Postoperative nausea and vomiting (PONV) is extremely unpleasant for patients after general anaesthesia and deserves the same attention as the treatment of postoperative pain. The burden of this distressing symptom impairs the quality of recovery.1 The incidence of PONV is influenced by pre-existing risk factors as well as prophylactic antiemetic treatment before or during surgery and the anaesthetic technique.2–4
The cause of PONV is multifactorial and includes factors related to the patient, the anaesthetic, and the surgery. However, the understanding of risk factors is still incomplete.2 There are a number of independent risk factors for PONV such as female sex, history of PONV or motion sickness, nonsmoking status and age. Anaesthesia-related predictors, such as the use of volatile anaesthetic agents or the postoperative use of opioids, are also established risk factors, whereas conflicting data exist for additional factors such as pre-operative fasting, the stage of the menstrual cycle, the type of surgery and psychological factors.5,6
Several PONV scoring systems have been developed for adults and children based on these risk factors.3,4,7 The frequently used Apfel-Score3 includes four risk factors (female sex, nonsmoking status, motion sickness or history of PONV and the expected postoperative administration of opioids). If 0, 1, 2, 3 or 4 of these risk factors are present, the probability for PONV is about 10, 20, 40, 60 or 80%,7–11 respectively. However, although the Apfel score and other scoring systems are well established and often used to define standardised procedures for a risk-based antiemetic strategy for patients with an increased risk for PONV, about 30% of patients will still suffer from PONV. Therefore, PONV remains the most frequent side effect after general anaesthesia.12 As PONV is associated with distress and a poorer quality of recovery after surgery it seems justified to characterise additional influencing factors to further reduce the number of patients suffering from PONV.13
The influence of psychological factors such as anxiety as a cause of PONV has not been explored sufficiently so far. Studies investigating anxiety as a potential risk factor have shown inconsistent results.14,15 Anxiety sensitivity is a psychological construct which describes the tendency of a person to fear the sensations caused by anxiety (e.g. those sensations following activation of the sympathetic nervous system: tachycardia, palpitations, dyspnoea, sweating or trembling) because of a belief that such sensations are harmful. Anxiety sensitivity is believed to intensify states of fear and anxiety. Higher levels of anxiety sensitivity are positively correlated with awareness of bodily symptoms (e.g. palpitations16) increased subjective complaints,17 and are associated with general distress.18 Thus, we hypothesised that anxiety sensitivity would increases the probability of PONV in predisposed patients, and may be an additional predictor for PONV. The aim of the current study was to explore the predictive value of anxiety sensitivity as an independent risk factor for PONV in a sample of patients with an increased risk of PONV – female nonsmokers.3
The study was approved by the Regional Ethics Committee of Rhineland-Palatinate, State Board of Physicians, Deutschhausplatz 3, 55116 Mainz, Germany, protocol number 837.327.12 (8428), Prof Dr Krämer, the date of approval was 2 August 2012. The study was registered in clinicalTrials.gov (Identifier: NCT01875120).

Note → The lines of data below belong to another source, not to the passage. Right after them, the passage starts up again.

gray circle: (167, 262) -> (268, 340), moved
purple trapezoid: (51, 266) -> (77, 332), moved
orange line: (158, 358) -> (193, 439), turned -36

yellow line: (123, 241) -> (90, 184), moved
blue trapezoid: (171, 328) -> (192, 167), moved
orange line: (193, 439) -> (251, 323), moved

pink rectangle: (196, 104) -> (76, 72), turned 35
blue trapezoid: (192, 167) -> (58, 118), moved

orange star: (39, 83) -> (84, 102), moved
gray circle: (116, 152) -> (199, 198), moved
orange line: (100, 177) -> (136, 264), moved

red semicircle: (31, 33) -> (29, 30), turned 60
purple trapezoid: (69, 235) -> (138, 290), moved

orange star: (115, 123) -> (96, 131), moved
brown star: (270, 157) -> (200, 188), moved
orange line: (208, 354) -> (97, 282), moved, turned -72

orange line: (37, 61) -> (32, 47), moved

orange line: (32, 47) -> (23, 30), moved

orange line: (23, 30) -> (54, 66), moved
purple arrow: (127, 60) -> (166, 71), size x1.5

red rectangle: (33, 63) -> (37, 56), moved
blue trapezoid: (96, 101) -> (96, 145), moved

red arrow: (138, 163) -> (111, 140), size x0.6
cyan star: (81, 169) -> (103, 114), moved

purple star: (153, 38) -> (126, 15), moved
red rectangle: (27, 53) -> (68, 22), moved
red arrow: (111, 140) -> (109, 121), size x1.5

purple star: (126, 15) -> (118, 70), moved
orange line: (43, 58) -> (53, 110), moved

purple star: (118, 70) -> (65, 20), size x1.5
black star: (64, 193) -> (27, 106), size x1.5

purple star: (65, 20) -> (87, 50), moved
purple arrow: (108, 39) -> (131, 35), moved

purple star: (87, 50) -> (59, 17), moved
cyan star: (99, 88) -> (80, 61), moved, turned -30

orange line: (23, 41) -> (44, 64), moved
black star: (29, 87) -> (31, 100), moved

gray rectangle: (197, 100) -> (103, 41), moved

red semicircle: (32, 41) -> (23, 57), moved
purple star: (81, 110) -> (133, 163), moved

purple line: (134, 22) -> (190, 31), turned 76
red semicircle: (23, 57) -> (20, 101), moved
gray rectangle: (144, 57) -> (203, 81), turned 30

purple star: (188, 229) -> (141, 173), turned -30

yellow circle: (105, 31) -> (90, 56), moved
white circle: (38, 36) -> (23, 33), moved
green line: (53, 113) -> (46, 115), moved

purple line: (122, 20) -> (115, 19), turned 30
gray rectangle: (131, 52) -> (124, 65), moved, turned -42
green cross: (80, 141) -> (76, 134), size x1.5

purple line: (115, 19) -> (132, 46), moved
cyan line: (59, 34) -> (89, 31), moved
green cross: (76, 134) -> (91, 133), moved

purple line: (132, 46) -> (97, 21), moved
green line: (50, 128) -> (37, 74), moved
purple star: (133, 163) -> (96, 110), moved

Inpatients, aged between 18 and 75 years, undergoing elective interventions in general surgery, gynaecology, urology, musculoskeletal surgery or neurosurgery (except intracranial interventions), were recruited at the Department of Anaesthesiology of the University Medical Center of the Johannes Gutenberg University, Mainz, Germany. Nonsmoking patients of the female sex (i.e. at least two risk factors for PONV according to the Apfel-Score3) were enrolled in this study if they were to receive general anaesthesia which included inhalational agents (sevoflurane or desflurane). Written informed consent was obtained from all patients. Exclusion criteria were emergency surgery, regional anaesthetic techniques, planned total intravenous anaesthesia (TIVA) or participation in another clinical study.
From 192 eligible patients, complete data sets from 135 patients were analysed. Data were collected between October 2012 and July 2013. The CONSORT diagram of recruitment is shown in Fig. 1.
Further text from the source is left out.